* [Instructions to follow] Where does the word "стабилизатора" appear in the entries below? Copy each line that holds it.

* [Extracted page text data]
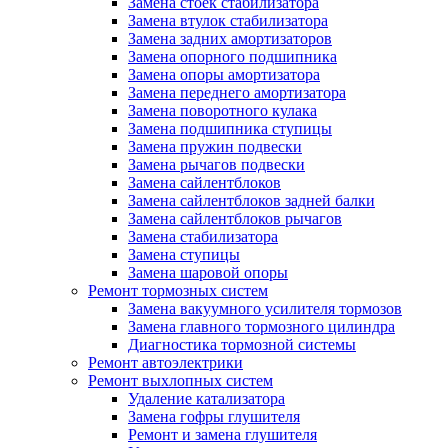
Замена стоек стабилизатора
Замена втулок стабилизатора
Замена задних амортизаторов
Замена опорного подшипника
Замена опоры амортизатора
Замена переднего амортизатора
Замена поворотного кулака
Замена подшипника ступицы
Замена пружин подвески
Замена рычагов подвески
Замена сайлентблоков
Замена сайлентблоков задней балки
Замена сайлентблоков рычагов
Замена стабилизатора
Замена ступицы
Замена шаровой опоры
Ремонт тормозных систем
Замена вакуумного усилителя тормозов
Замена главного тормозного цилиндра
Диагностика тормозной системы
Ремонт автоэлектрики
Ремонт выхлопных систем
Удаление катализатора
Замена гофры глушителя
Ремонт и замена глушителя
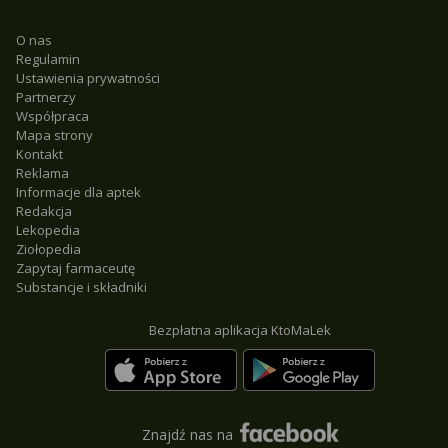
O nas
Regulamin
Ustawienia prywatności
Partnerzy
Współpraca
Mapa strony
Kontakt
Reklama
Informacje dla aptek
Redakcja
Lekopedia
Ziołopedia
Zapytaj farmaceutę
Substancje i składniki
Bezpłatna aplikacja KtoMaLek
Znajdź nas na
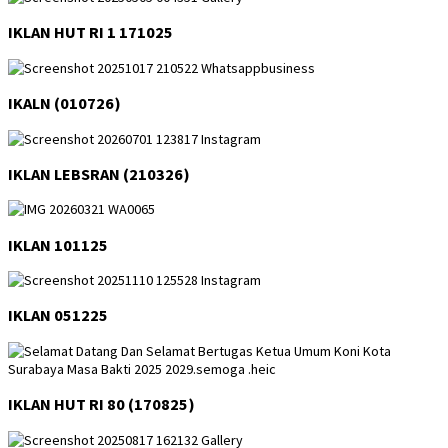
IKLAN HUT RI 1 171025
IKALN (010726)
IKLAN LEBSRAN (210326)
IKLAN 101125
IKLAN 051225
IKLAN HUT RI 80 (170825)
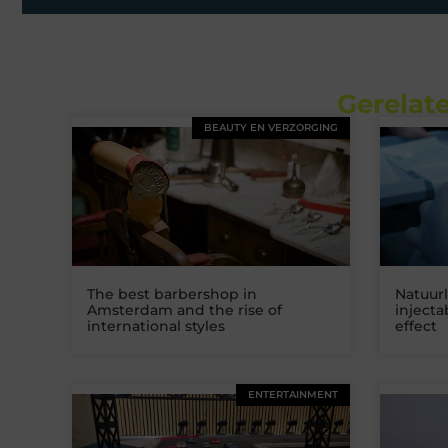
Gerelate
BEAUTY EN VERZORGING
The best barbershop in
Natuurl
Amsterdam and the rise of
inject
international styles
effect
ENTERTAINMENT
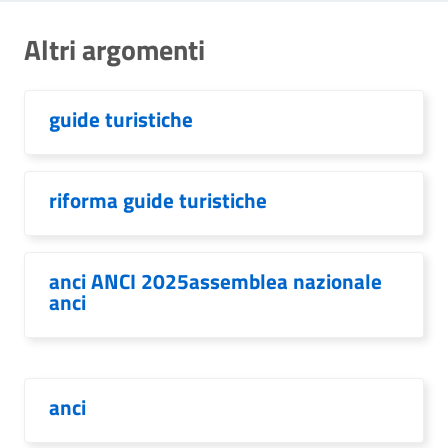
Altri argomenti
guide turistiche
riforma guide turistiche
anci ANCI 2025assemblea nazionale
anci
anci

* [The answer]
Замена стоек стабилизатора
Замена втулок стабилизатора
Замена стабилизатора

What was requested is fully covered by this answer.